PROVIDED RECORDS:
◆ ◆ ◆ ◆

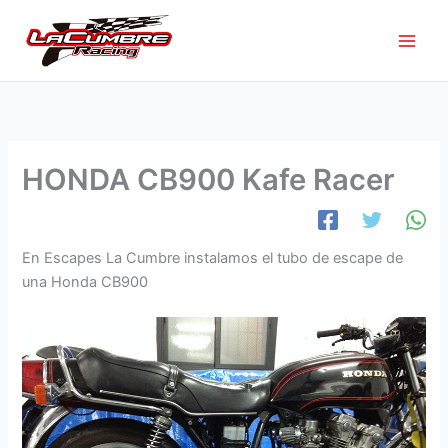
Ir
al
contenido
HONDA CB900 Kafe Racer
En Escapes La Cumbre instalamos el tubo de escape de
una Honda CB900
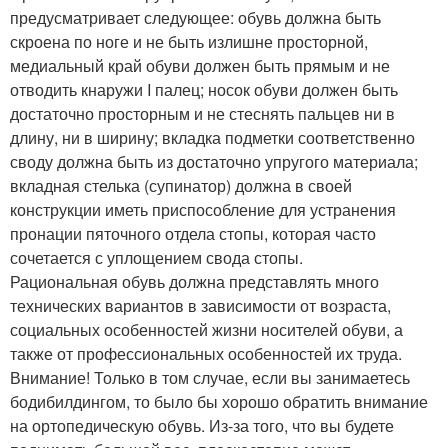
предусматривает следующее: обувь должна быть
скроена по ноге и не быть излишне просторной,
медиальный край обуви должен быть прямым и не
отводить кнаружи I палец; носок обуви должен быть
достаточно просторным и не стеснять пальцев ни в
длину, ни в ширину; вкладка подметки соответственно
своду должна быть из достаточно упругого материала;
вкладная стелька (супинатор) должна в своей
конструкции иметь приспособление для устранения
пронации пяточного отдела стопы, которая часто
сочетается с уплощением свода стопы.
Рациональная обувь должна представлять много
технических вариантов в зависимости от возраста,
социальных особенностей жизни носителей обуви, а
также от профессиональных особенностей их труда.
Внимание! Только в том случае, если вы занимаетесь
бодибилдингом, то было бы хорошо обратить внимание
на ортопедическую обувь. Из-за того, что вы будете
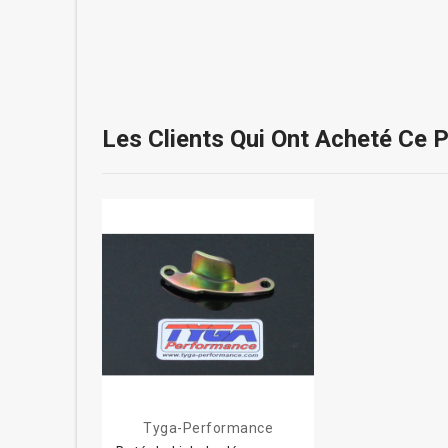
Les Clients Qui Ont Acheté Ce 
Tyga-Performance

◆ ◆ ◆ ◆

YOUR ASSIGNMENT: Wherever the string "стопы" is found in the listing above, copy the line that contains it.

ANSWER TO THE EXERCISE:
пронации пяточного отдела стопы, которая часто
сочетается с уплощением свода стопы.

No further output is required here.